Less – Andrew Sean Greer
Rating: 4 stars
I think the most exceptional part of this book is that it managed to hold my attention. Side story: I was reading the reviews on the back of the book, and while my conclusion was similar to many of them, I wouldn’t ever say it like they did. This is the second book in a row (and many more total in my past) where that’s happened, so I think I should stop reading reviews on the back of a book, no matter how educated or well-known the people who write those things are. I should just like a book or not for my own reasons.
The plot of the book is a middle aged writer, Arthur Less, who’s always lived in the shadows of greater writers, especially one of his boyfriends, a Pulitzer-prize winning writer of the renown Russian River school.

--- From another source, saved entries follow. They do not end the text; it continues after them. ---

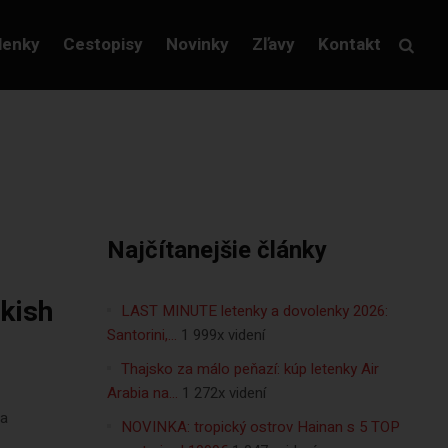
lenky
Cestopisy
Novinky
Zľavy
Kontakt
Najčítanejšie články
kish
LAST MINUTE letenky a dovolenky 2026:
Santorini,…
1 999x videní
Thajsko za málo peňazí: kúp letenky Air
Arabia na…
1 272x videní
ma
NOVINKA: tropický ostrov Hainan s 5 TOP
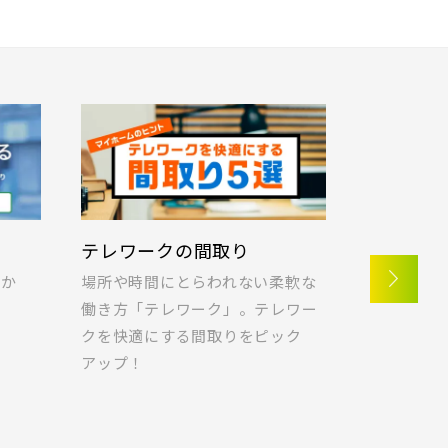
)
川口市(11)
0)
蓮田市(1)
戸田市(0)
奈町(5)
)
新座市(2)
)
三郷市(2)
0)
蓮田市(1)
奈町(5)
1)
八千代市(1)
)
三郷市(2)
IoTのある暮らし
ポラス標準仕様 
)
千葉市(2)
子育てLIFEを安心・快適に。IoT
暮らしに欠かせない家事
とはどんなものがあるのか、ご紹
ヤ｣を｢快適・便利｣に
)
柏市(2)
1)
八千代市(1)
介します！
る､アイデアが詰まった
ご紹介します｡
)
千葉市(2)
)
江戸川区(1)
)
柏市(2)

In response to his former love getting married to another man, Less decides around the world for a bunch of random invitations he got. One is an awards ceremony in Italy, another is reviewing cuisine in Japan for some magazine, a camel-back trip of Morocco, and there are a few more.
The book is quite self-aware, from the fact that the Less is not the narrator, and Less (who I’m kinda sure that we’re supposed to identify at that point as an analog of the writer) is described as a ‘magniloquent spoony’, which he explains means a verbose gay man. Also the fact that the main character is a writer is supposed to be tongue-in-cheek or something or meta. It comes off as really, really obnoxious, but, as I said in the beginning, the story is compelling enough that I got over that pretty quickly. Less grows in that he starts to realize that the problems come from him, and that, while he isn’t the best, he is pretty good, and that’s fine too.
I think this is a book for writers because 1. the protagonist is a writer and 2. it applies to the vast majority of us (and not Pulitzer prize winners, which this book actually is). Then again, maybe there’s something I’m missing. I’m sure I miss a lot on every book I read.